Taarabt e l’addio al Milan: l’agente Morabito spiega il motivo

Adel Taarabt (Getty Images)
Adel Taarabt (Getty Images)

Molti tifosi avrebbero voluto rivedere Adel Taarabt con la maglia del Milan anche in questa stagione. Il talento marocchino aveva stregato San Siro con le sue grandi doti di funambolo e poteva essere un esterno offensivo ideale da cui ripartire in estate.

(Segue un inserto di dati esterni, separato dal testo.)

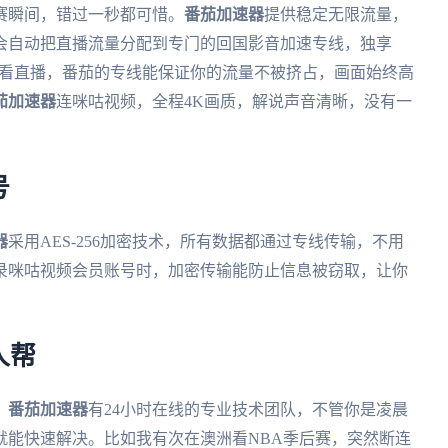
赛瞬间，错过一秒都可惜。
番茄加速器
提供稳定无限流量，
会自动把直播流量分配到专门的回国影音加速专线，独享
时看直播，番茄的专线能保证你的流量不被挤占，画面始终高
茄加速器
连咪咕视频，全程4K画质，解说声音清晰，没有一
号
器
采用AES-256加密技术，所有数据都通过专线传输，不用
录咪咕视频会员账号时，加密传输能防止信息被窃取，让你
人帮
。
番茄加速器
有24小时在线的专业技术团队，不管你是凌晨
就能快速解决。比如我有次在澳洲看NBA季后赛，突然断连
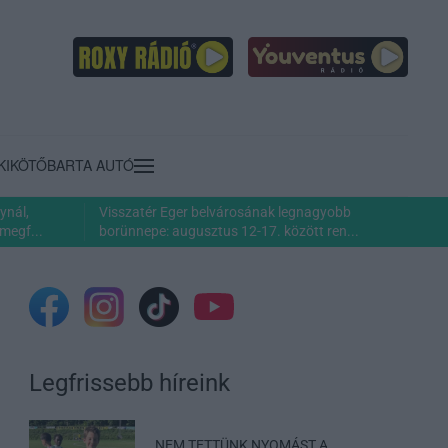
KIKÖTŐ
BARTA AUTÓ
ynál,
Visszatér Eger belvárosának legnagyobb
megf...
borünnepe: augusztus 12-17. között ren...
Legfrissebb híreink
„NEM TETTÜNK NYOMÁST A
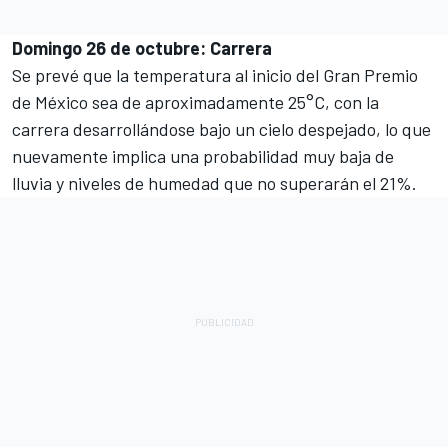
Domingo 26 de octubre: Carrera
Se prevé que la temperatura al inicio del Gran Premio
de México sea de aproximadamente 25°C, con la
carrera desarrollándose bajo un cielo despejado, lo que
nuevamente implica una probabilidad muy baja de
lluvia y niveles de humedad que no superarán el 21%.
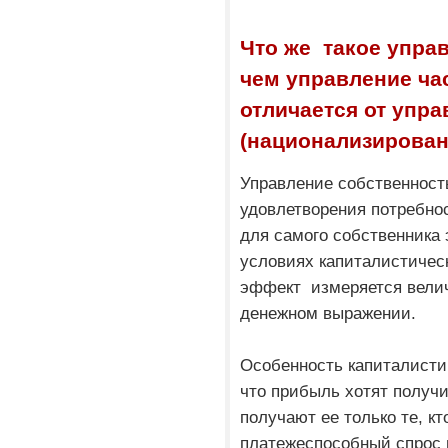
Что же такое упра
чем управление ча
отличается от упр
(национализирован
Управление собственност
удовлетворения потребно
для самого собственника
условиях капиталистичес
эффект измеряется вели
денежном выражении.
Особенность капиталистич
что прибыль хотят получи
получают ее только те, к
платежеспособный спрос п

La società rossonera però, in accordo con l’allora neo-tecnico Filippo Inzaghi, decise di non provare a trattare il cartellino del giocatore con il QPR. Con 4 reti e 3 assist in 14 partite e soprattutto grazie a tante giocate di classe, il 25enne originario di Fes aveva convinto tutti sotto il profilo tecnico, ma sembra avesse diviso le parti per quanto riguarda le sue abitudini extra-calcistiche e sua poca costanza nel rendimento.

 

L’agente FIFA Vincenzo Morabito, intermediario del ragazzo, è intervenuto quest’oggi a Radio CRC e ha voluto far luce proprio sulle motivazioni che hanno impedito un ritorno in rossonero di Taarabt. Secondo lui, la decisione sarebbe stata presa proprio per la mancanze comportamentali dell’attaccante, che non avrebbe dimostrato la giusta maturità professionale per giocare con una maglia così importante. “Il suo problema è una sua situazione mentale: il ragazzo non si è reso conto che avere la tecnica e un talento naturale può non bastare – ha spiegato Morabito – Non ha convinto il Milan a riscattarlo perché non sa gestire la sua vita come un professionista: per questo è andato via. Temo che la sua carriera sia ormai segnata in negativo”.